Its a OK BC, used very little. The Circle Y is worn more but still great condition!


----------



## Saddlebag (Jan 17, 2011)

Nothing stopping you from making a lower offer. Sellers often over price so they can seem to be giving a good deal when they lower it. I'd go for the Circle Y than the BC from Texas.


----------



## BarrelRacer23 (Aug 17, 2011)

Is the Circle Y the Proven or the NBHA saddle?
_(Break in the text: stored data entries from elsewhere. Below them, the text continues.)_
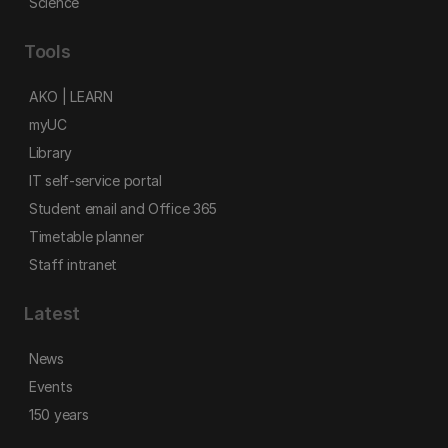
Science
Tools
AKO | LEARN
myUC
Library
IT self-service portal
Student email and Office 365
Timetable planner
Staff intranet
Latest
News
Events
150 years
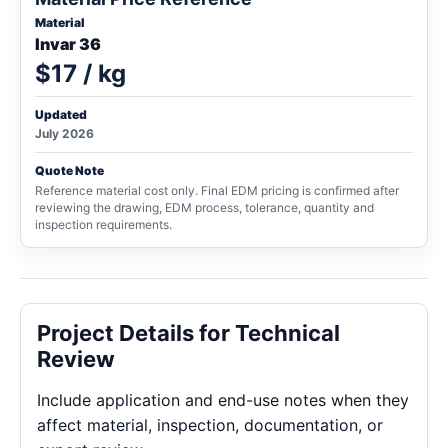
Material
Invar 36
$17 / kg
Updated
July 2026
Quote Note
Reference material cost only. Final EDM pricing is confirmed after
reviewing the drawing, EDM process, tolerance, quantity and
inspection requirements.
Project Details for Technical
Review
Include application and end-use notes when they
affect material, inspection, documentation, or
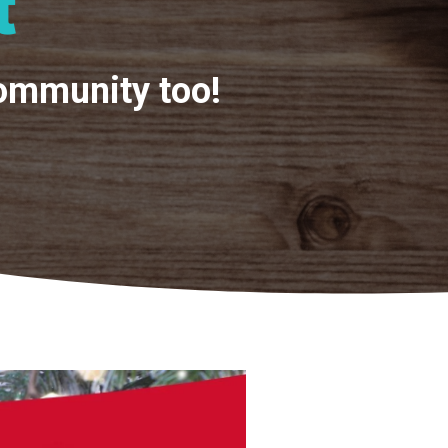
t
community too!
It's going to come down to personnel preferance, both are well made well known brands. I've rode in Billy Cooks and loved them and have loved every Circle Y saddle. But Circle Y has alot more variety. And what I asked is the 2 most common sold, I can't tell which that one is. I love riding in the Proven Circle Y, but not the NBHA saddle. So personnel preferance. Every Billy Cook I've sat in rides the same.
_Posted via Mobile Device_


----------



## Zexious (Aug 2, 2013)

I've only ever heard good things about Circle Y


----------



## HnA Tack (Mar 15, 2013)

Which one fits your horse? That is the one I would go with, unless it is not comfortable for you too. Quality wise, they are pretty equal. The Circle Y usually will have a narrower gullet & a higher cantle, while the BC will be wider & shorter cantle BUT these could be different models.


----------



## mammakatja (Nov 3, 2009)

I'd go with the Circle Y. The seat looks more shaped and deeper than the BC. But yes, horse fit is most important. I've had to sell MY perfect saddle in the past because it didn't fit my horse at all.


----------



## sparks879 (Apr 14, 2013)

He I know that saddle! Its right across the water from me in Port Towsend. I actually emailed the seller about it. Personally I like the circle y better in this case. Wish I had known you were looking. I just sold my circle Y proven for $200 less then that saddle is listed for.


----------